Sure I can cook. You like French, Italian, German, or American, I'm good. I also bake my own bread. I do a really good Cheesecake for dessert.


----------



## Encender Vaquero (Feb 14, 2009)

Gables Girl said:


> Sure I can cook. You like French, Italian, German, or American, I'm good. I also bake my own bread. I do a really good Cheesecake for dessert.


Excellent! Now just go take a crash course in cajun/creole while I run out for the ring


----------



## Leslie (Apr 7, 2008)

Encender Vaquero said:


> Hell with researcher, if you can cook too, I'm marryin' ya!


How many wives are we up to now, sweetie?


----------



## Encender Vaquero (Feb 14, 2009)

Leslie said:


> How many wives are we up to now, sweetie?


I was told there'd be no math


----------



## Gables Girl (Oct 28, 2008)

Encender Vaquero said:


> Excellent! Now just go take a crash course in cajun/creole while I run out for the ring


Got that covered had a great aunt who taught me how to cook that, she was born in Houma.....


----------



## Gables Girl (Oct 28, 2008)

Leslie said:


> How many wives are we up to now, sweetie?

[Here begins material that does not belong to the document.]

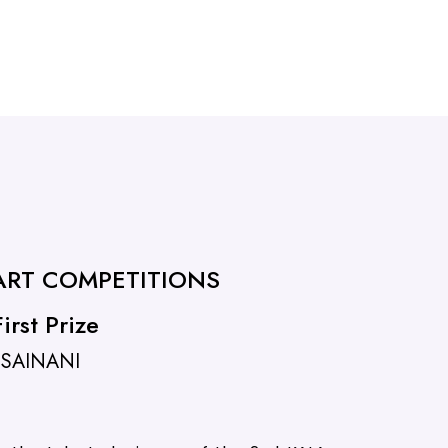
 ART COMPETITIONS
irst Prize
 SAINANI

I'm the Maui wife.....  If we ever get to Maui at the same time we are good to go.


----------



## Guest (Mar 7, 2009)

Well, after doing some research, I find that GG is correct about Mai Tais.  However, I must plead that I've never been to Trader Vic's, and that recipe bears no similarity to the drink I learned as a "Mai Tai" other than having rum in it.  This recipe is what I learned as a Mai Tai:

Light rum
Creme de Noyeux or orgeat syrup or dash of Amaretto
Apricot brandy
OJ
PJ
splash of Grenadine
float of dark rum


Maybe it's a Midwestern/Plains thing? *shrug*


----------



## Leslie (Apr 7, 2008)

Bacardi Jim said:


> Well, after doing some research, I find that GG is correct about Mai Tais. However, I must plead that I've never been to Trader Vic's, and that recipe bears no similarity to the drink I learned as a "Mai Tai" other than having rum in it. This recipe is what I learned as a Mai Tai:
> 
> Light rum
> Creme de Noyeux or orgeat syrup or dash of Amaretto
> ...


Maybe you were drinking Bow Ties?

L


----------



## Gables Girl (Oct 28, 2008)

Bacardi Jim said:


> Well, after doing some research, I find that GG is correct about Mai Tais. However, I must plead that I've never been to Trader Vic's, and that recipe bears no similarity to the drink I learned as a "Mai Tai" other than having rum in it. This recipe is what I learned as a Mai Tai:
> 
> Light rum
> Creme de Noyeux or orgeat syrup or dash of Amaretto
> ...


I'd drink it. There are regional variations to drinks.


----------



## BruceS (Feb 7, 2009)

Leslie said:


> How many wives are we up to now, sweetie?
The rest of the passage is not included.